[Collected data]
+ + + +

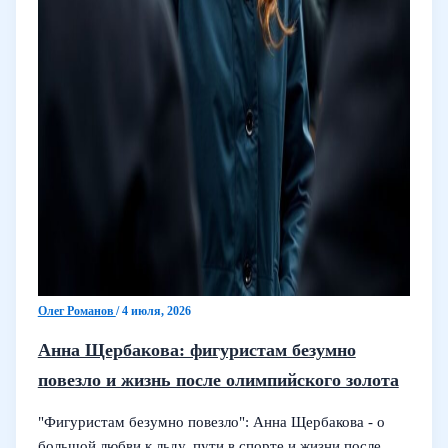
Олег Романов
/
4 июля, 2026
Анна Щербакова: фигуристам безумно
повезло и жизнь после олимпийского золота
"Фигуристам безумно повезло": Анна Щербакова - о
большой любви к льду, пути в спорте и жизни после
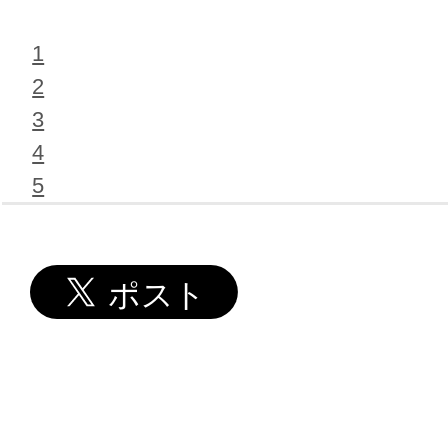
1
2
3
4
5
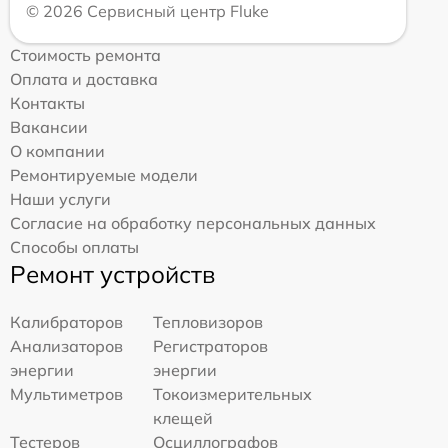
© 2026 Сервисный центр Fluke
Стоимость ремонта
Оплата и доставка
Контакты
Вакансии
О компании
Ремонтируемые модели
Наши услуги
Согласие на обработку персональных данных
Способы оплаты
Ремонт устройств
Калибраторов
Тепловизоров
Анализаторов
Регистраторов
энергии
энергии
Мультиметров
Токоизмерительных
клещей
Тестеров
Осциллографов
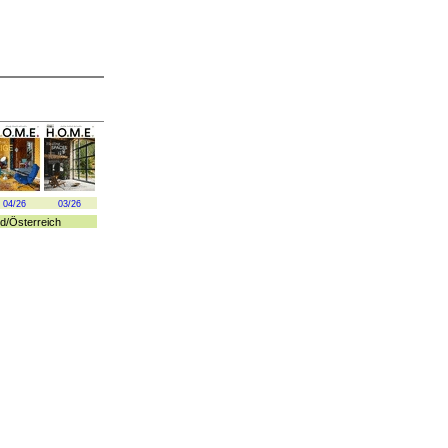
04/26
03/26
d
/
Österreich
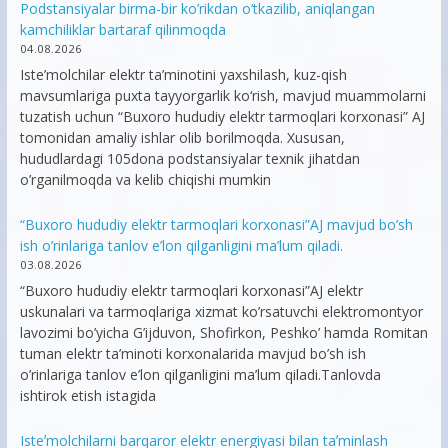
Podstansiyalar birma-bir ko’rikdan o’tkazilib, aniqlangan
kamchiliklar bartaraf qilinmoqda
04.08.2026
Iste’molchilar elektr ta’minotini yaxshilash, kuz-qish
mavsumlariga puxta tayyorgarlik ko‘rish, mavjud muammolarni
tuzatish uchun “Buxoro hududiy elektr tarmoqlari korxonasi” AJ
tomonidan amaliy ishlar olib borilmoqda. Xususan,
hududlardagi 105dona podstansiyalar texnik jihatdan
o’rganilmoqda va kelib chiqishi mumkin
“Buxoro hududiy elektr tarmoqlari korxonasi”AJ mavjud bo’sh
ish o’rinlariga tanlov e’lon qilganligini ma’lum qiladi.
03.08.2026
“Buxoro hududiy elektr tarmoqlari korxonasi”AJ elektr
uskunalari va tarmoqlariga xizmat ko’rsatuvchi elektromontyor
lavozimi bo’yicha G’ijduvon, Shofirkon, Peshko’ hamda Romitan
tuman elektr ta’minoti korxonalarida mavjud bo’sh ish
o’rinlariga tanlov e’lon qilganligini ma’lum qiladi.Tanlovda
ishtirok etish istagida
Isteʼmolchilarni barqaror elektr energiyasi bilan taʼminlash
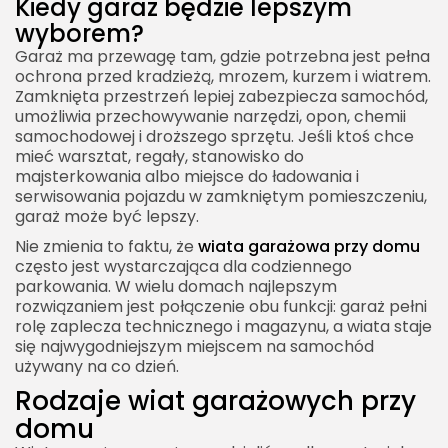
Kiedy garaż będzie lepszym
wyborem?
Garaż ma przewagę tam, gdzie potrzebna jest pełna
ochrona przed kradzieżą, mrozem, kurzem i wiatrem.
Zamknięta przestrzeń lepiej zabezpiecza samochód,
umożliwia przechowywanie narzędzi, opon, chemii
samochodowej i droższego sprzętu. Jeśli ktoś chce
mieć warsztat, regały, stanowisko do
majsterkowania albo miejsce do ładowania i
serwisowania pojazdu w zamkniętym pomieszczeniu,
garaż może być lepszy.
Nie zmienia to faktu, że
wiata garażowa przy domu
często jest wystarczająca dla codziennego
parkowania. W wielu domach najlepszym
rozwiązaniem jest połączenie obu funkcji: garaż pełni
rolę zaplecza technicznego i magazynu, a wiata staje
się najwygodniejszym miejscem na samochód
używany na co dzień.
Rodzaje wiat garażowych przy
domu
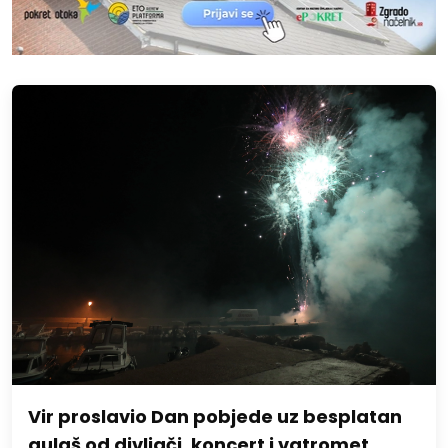
Vir proslavio Dan pobjede uz besplatan
gulaš od divljači, koncert i vatromet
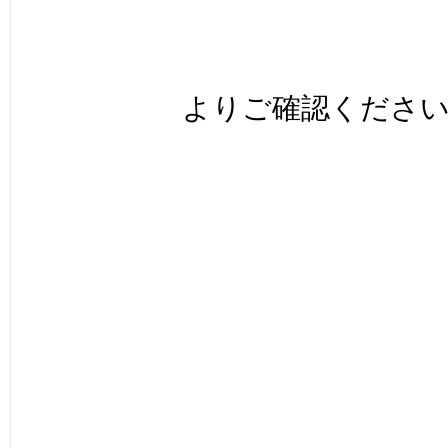
よりご確認くださ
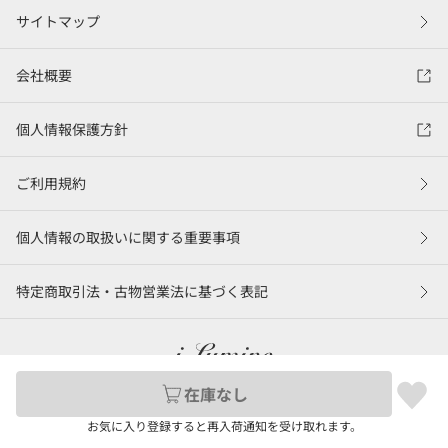
サイトマップ
会社概要
個人情報保護方針
ご利用規約
個人情報の取扱いに関する重要事項
特定商取引法・古物営業法に基づく表記
在庫なし
©LUMINE Co., Ltd.
お気に入り登録すると再入荷通知を受け取れます。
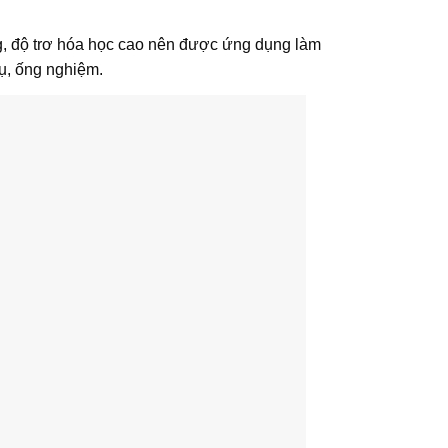
g, độ trơ hóa học cao nên được ứng dụng làm
ụ, ống nghiệm.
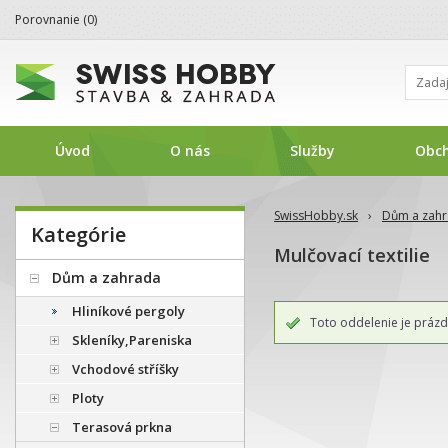
Porovnanie (
0
)
Úvod
O nás
Služby
Obc
SwissHobby.sk
›
Dům a zah
Kategórie
Mulčovací textilie
Dům a zahrada
Hliníkové pergoly
Toto oddelenie je prázd
Skleníky,Pareniska
Vchodové stříšky
Ploty
Terasová prkna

+ + + +

WORK INSTRUCTIONS: With the pictures omitted, restate word for word the lines above from the line that has "Ремонт устройств" up to and including the line that has "parkowania. W wielu domach najlepszym", and no other lines.

ANSWER TO THE PROBLEM:
Ремонт устройств
Калибраторов
Тепловизоров
Анализаторов
Регистраторов
энергии
энергии
Мультиметров
Токоизмерительных
клещей
Тестеров
Осциллографов
04/26
03/26
d
/
Österreich
Podstansiyalar birma-bir ko’rikdan o’tkazilib, aniqlangan
kamchiliklar bartaraf qilinmoqda
04.08.2026
Iste’molchilar elektr ta’minotini yaxshilash, kuz-qish
mavsumlariga puxta tayyorgarlik ko‘rish, mavjud muammolarni
tuzatish uchun “Buxoro hududiy elektr tarmoqlari korxonasi” AJ
tomonidan amaliy ishlar olib borilmoqda. Xususan,
hududlardagi 105dona podstansiyalar texnik jihatdan
o’rganilmoqda va kelib chiqishi mumkin
“Buxoro hududiy elektr tarmoqlari korxonasi”AJ mavjud bo’sh
ish o’rinlariga tanlov e’lon qilganligini ma’lum qiladi.
03.08.2026
“Buxoro hududiy elektr tarmoqlari korxonasi”AJ elektr
uskunalari va tarmoqlariga xizmat ko’rsatuvchi elektromontyor
lavozimi bo’yicha G’ijduvon, Shofirkon, Peshko’ hamda Romitan
tuman elektr ta’minoti korxonalarida mavjud bo’sh ish
o’rinlariga tanlov e’lon qilganligini ma’lum qiladi.Tanlovda
ishtirok etish istagida
Isteʼmolchilarni barqaror elektr energiyasi bilan taʼminlash
Kiedy garaż będzie lepszym
wyborem?
Garaż ma przewagę tam, gdzie potrzebna jest pełna
ochrona przed kradzieżą, mrozem, kurzem i wiatrem.
Zamknięta przestrzeń lepiej zabezpiecza samochód,
umożliwia przechowywanie narzędzi, opon, chemii
samochodowej i droższego sprzętu. Jeśli ktoś chce
mieć warsztat, regały, stanowisko do
majsterkowania albo miejsce do ładowania i
serwisowania pojazdu w zamkniętym pomieszczeniu,
garaż może być lepszy.
Nie zmienia to faktu, że
wiata garażowa przy domu
często jest wystarczająca dla codziennego
parkowania. W wielu domach najlepszym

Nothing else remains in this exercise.